By Jill Dougherty
Egyptian officials still have not returned property or cash seized in a December 29 police raid on the Cairo offices of U.S. non-governmental organizations, according to two U.S.-based NGOs.
The actions by the Egyptian police contradict assurances the State Department says were given to the U.S. ambassador by Egyptian authorities.
"We had been assured by leaders in the Egyptian government that this issue would be resolved, that harassment would end, that NGOs would be allowed to go back to business as usual and that their property would be returned. It is, frankly, unacceptable to us that that situation has not been returned to normal," State Department spokeswoman Victoria Nuland told reporters in her daily press briefing Tuesday.
Leslie Campbell, director of the National Democratic Institute's programs in the Middle East and North Africa, told CNN there has been "no change at all - nothing returned."
Campbell says there have been "mixed signals" from the Egyptian government about whether the group's offices can be used, "but we are being cautious until there is a definitive statement from the government."
The National Democratic Institute, headquartered in Washington, works to "establish and strengthen democratic institutions and practices" around the world, according to its website.
Another U.S. NGO targeted in the raids, the International Republican Institute, told CNN that promises to the U.S. ambassador that the offices would be re-opened and possessions returned have not been kept.
Speaking by phone from Cairo, IRI President Lorne Craner said his group was promised on Friday that their material would be returned, but that hasn't happened.
"The agreement that we understood to have been made last Friday has not been undertaken and, in fact, we're being told there will be an investigation of us," he said. "Today (Wednesday) we had an Egyptian citizen and a U.S. citizen from our staff called in by the police, by the prosecutors, for questioning."
The International Republican Institute also works to promote democracy and aid democracy activists, according to its website.
Craner said Egypt's minister of international cooperation - a holdover from former President Hosni Mubarak's administration - and the minister of justice held a hastily-announced news conference in Cairo Sunday and accused the NGOs of various activities such as giving money to Egyptian political parties. The ministers said their would be an investigation of their activities.

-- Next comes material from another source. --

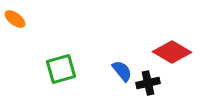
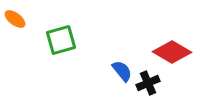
green square: moved 29 px up
black cross: rotated 10 degrees counterclockwise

Both groups deny the charges.
"We are being accused of things we've never done, we are told we have operated without registration and that is true because we filed our registration papers five and a half years ago. We were told the papers are complete and we're still waiting," Craner said.
Even during the Mubarak period, he said, "people knew what we were doing. They allowed us to operate. Under this new period, which is supposedly post-revolutionary, democratic Egypt, our offices get raided and my people get pulled in and material gets taken away."
Sources close to international NGOs told CNN they believe there may be a split in the Egyptian leadership and that it's possible the highest levels of the military government did not know about the raids in advance.
The raids could jeopardize aid to Egypt, which receives $1.3 billion yearly of U.S. taxpayer money. Some of those sources said the NGOs are being contacted by members of the U.S. Congress who support their work, asking how they can help.
"We've operated for 30 years everywhere from (dictator Augusto) Pinochet's Chile to Nicaragua, to the Soviet Union when it was the Soviet Union, to Central Europe, to Indonesia under Suharto. We work in China, Belarus. This has never, ever happened in 30 years where we get our offices raided. And Egypt is supposed to be an American friend," Craner said.